◆ **WORK REQUIRED**: How many lines below hold "Velsen"? Answer with only the number.

(Records from a collection)
※ ※ ※

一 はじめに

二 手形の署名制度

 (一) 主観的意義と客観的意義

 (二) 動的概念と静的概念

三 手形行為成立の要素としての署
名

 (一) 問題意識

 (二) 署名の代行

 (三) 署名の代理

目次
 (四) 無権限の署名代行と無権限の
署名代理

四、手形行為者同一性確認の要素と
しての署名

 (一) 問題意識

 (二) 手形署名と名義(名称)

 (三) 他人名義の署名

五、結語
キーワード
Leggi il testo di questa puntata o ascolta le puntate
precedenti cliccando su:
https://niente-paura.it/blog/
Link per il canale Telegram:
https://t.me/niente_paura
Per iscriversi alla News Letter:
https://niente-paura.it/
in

※ ※ ※

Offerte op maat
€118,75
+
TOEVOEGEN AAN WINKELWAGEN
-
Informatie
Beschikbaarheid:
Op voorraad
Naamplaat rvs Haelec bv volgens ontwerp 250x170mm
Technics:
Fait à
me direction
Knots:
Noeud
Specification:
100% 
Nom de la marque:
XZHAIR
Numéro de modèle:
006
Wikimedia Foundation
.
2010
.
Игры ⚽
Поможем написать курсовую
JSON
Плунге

※ ※ ※

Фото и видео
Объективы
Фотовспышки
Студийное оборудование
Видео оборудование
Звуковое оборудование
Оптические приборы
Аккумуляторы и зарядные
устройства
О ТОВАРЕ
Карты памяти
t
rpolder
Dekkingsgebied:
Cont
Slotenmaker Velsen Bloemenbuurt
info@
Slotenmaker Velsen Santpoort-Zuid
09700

※ ※ ※

◆ **FINAL ANSWER**: 2